Any good quotes from the soldiers? Anything you’ll never forget that was said to you?
“Hey Chad, I used to ride BMX and always played as you or Dave Mirra in the old video game. You were my favorite to play and now you’re here, it would be an honor if you would allow me to sign your X Games helmet.”
Another soldier: “Thanks for making me forget I was in Iraq for the last hour.”
And another soldier: “That was the best show I’ve seen out here in Iraq and it definitely boosted my morale, it showed me a little bit of the freedoms back home that we’re fighting for. Thanks, guys!”
What was it like riding in 120°-130° temps?
I rode about 200 yards to the store in 135° heat and the wind hitting my face hurt and it sucked to hold onto my bike after it sat in the sun for five minutes. The grips were so hot the rubber got soft and the frame was too hot to hold on to. Luckily, the demo was just after sun down, so we could ride out of direct sunlight when it cooled down to 105°.

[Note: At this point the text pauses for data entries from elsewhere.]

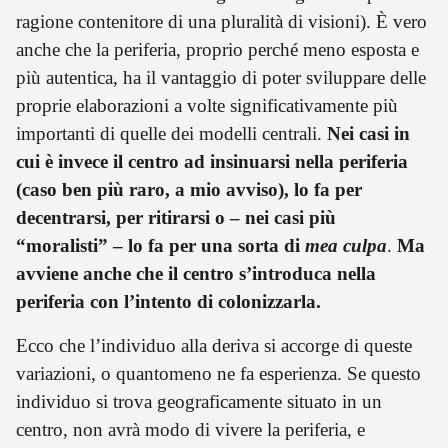
ragione contenitore di una pluralità di visioni). È vero
anche che la periferia, proprio perché meno esposta e
più autentica, ha il vantaggio di poter sviluppare delle
proprie elaborazioni a volte significativamente più
importanti di quelle dei modelli centrali.
Nei casi in
cui è invece il centro ad insinuarsi nella periferia
(caso ben più raro, a mio avviso), lo fa per
decentrarsi, per ritirarsi o – nei casi più
“moralisti” – lo fa per una sorta di
mea culpa
.
Ma
avviene anche che il centro s’introduca nella
periferia con l’intento di colonizzarla.
Ecco che l’individuo alla deriva si accorge di queste
variazioni, o quantomeno ne fa esperienza. Se questo
individuo si trova geograficamente situato in un
centro, non avrà modo di vivere la periferia, e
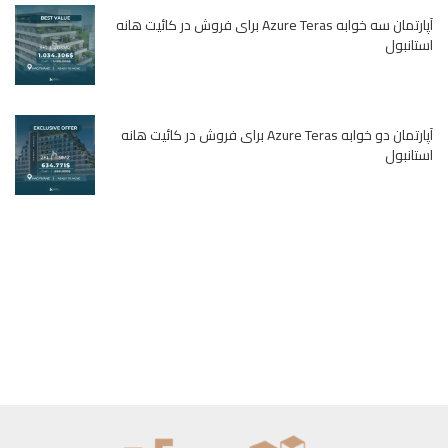
آپارتمان سه خوابه Azure Teras برای فروش در کائیت هانه
استانبول
آپارتمان دو خوابه Azure Teras برای فروش در کائیت هانه
استانبول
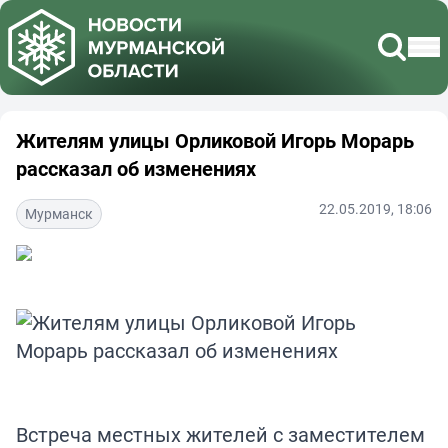
Жителям улицы Орликовой Игорь Морарь
рассказал об изменениях
22.05.2019, 18:06
Мурманск
Встреча местных жителей с заместителем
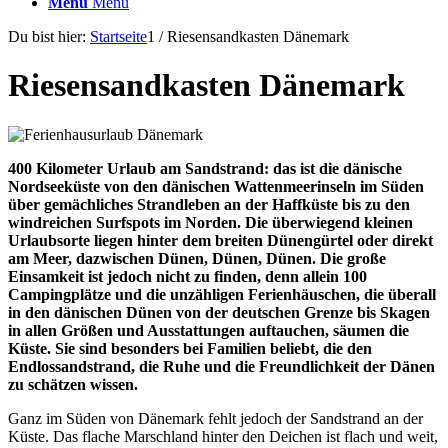
Menü
Menü
Du bist hier:
Startseite
1
/
Riesensandkasten Dänemark
Riesensandkasten Dänemark
400 Kilometer Urlaub am Sandstrand: das ist die dänische
Nordseeküste von den dänischen Wattenmeerinseln im Süden
über gemächliches Strandleben an der Haffküste bis zu den
windreichen Surfspots im Norden. Die überwiegend kleinen
Urlaubsorte liegen hinter dem breiten Dünengürtel oder direkt
am Meer, dazwischen Dünen, Dünen, Dünen. Die große
Einsamkeit ist jedoch nicht zu finden, denn allein 100
Campingplätze und die unzähligen Ferienhäuschen, die überall
in den dänischen Dünen von der deutschen Grenze bis Skagen
in allen Größen und Ausstattungen auftauchen, säumen die
Küste. Sie sind besonders bei Familien beliebt, die den
Endlossandstrand, die Ruhe und die Freundlichkeit der Dänen
zu schätzen wissen.
Ganz im Süden von Dänemark fehlt jedoch der Sandstrand an der
Küste. Das flache Marschland hinter den Deichen ist flach und weit,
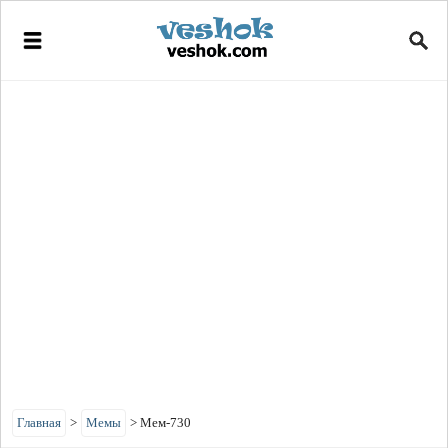
Главная
>
Мемы
>
Мем-730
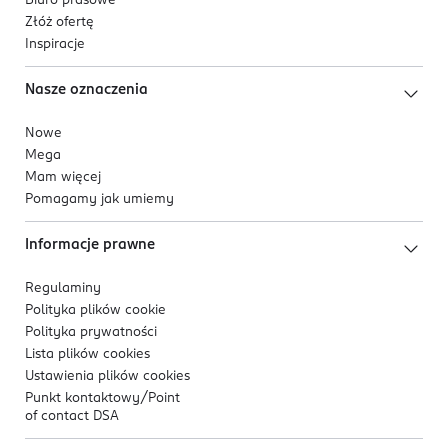
Biuro prasowe
Złóż ofertę
Inspiracje
Nasze oznaczenia
Nowe
Mega
Mam więcej
Pomagamy jak umiemy
Informacje prawne
Regulaminy
Polityka plików
cookie
Polityka prywatności
Lista plików
cookies
Ustawienia plików
cookies
Punkt kontaktowy/
Point
of contact DSA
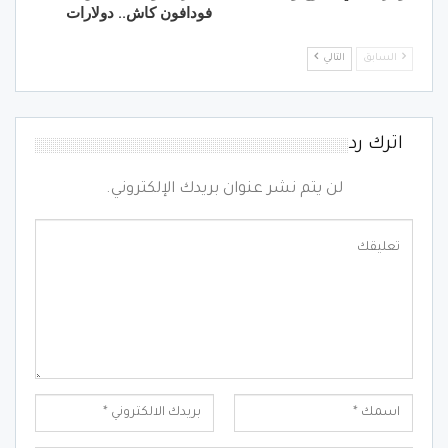
فودافون كاش.. دولارات
السابق
التالي
اترك رد
لن يتم نشر عنوان بريدك الإلكتروني.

Out of everything we got to see and do, what was the best/most fun/most memorable?
The Black Knights (Blackhawk flight crew) treated us well with a good flight and finished with some flares fired off the back and then went by the firing range. After filming and shooting photos of the gunner firing a huge fully auto machine gun right behind me I looked at the photo and my son’s name was written down the side of the gun. That’s just one good memory out of hundreds, or even thousands of cool memories. I’m making a photo album with the photos and notes I have to make sure I never forget the details of this amazing trip.
It was cool meeting different riders who were over there doing their service. What was it like talking to them and learning about what it’s like for them to be over there?
I learned it’s tough on the riders over there that still want to ride. It takes trying to find a spot to ride to a whole new level. They also can’t get seriously hurt since they are government property—they get in a lot of trouble if they can’t fight or do their duty ’cause they crashed on a BMX bike. Hard for them to balance things out, but a few of them do. Gary had a mini ramp on base, we heard about a racetrack at a different base. The riders that enlisted and were serving while we were there really inspired me to do better tricks in the demos since there were real riders watching. Made me realize their sacrifice too, I love riding my bike and it would be tough to give that up to live in a desert in war for a year, but to top it off they gave up their bike, family, GF/BF, conveniences of life. That makes me proud to shake their hand to say thank you, it shifts my perspective on life a little more.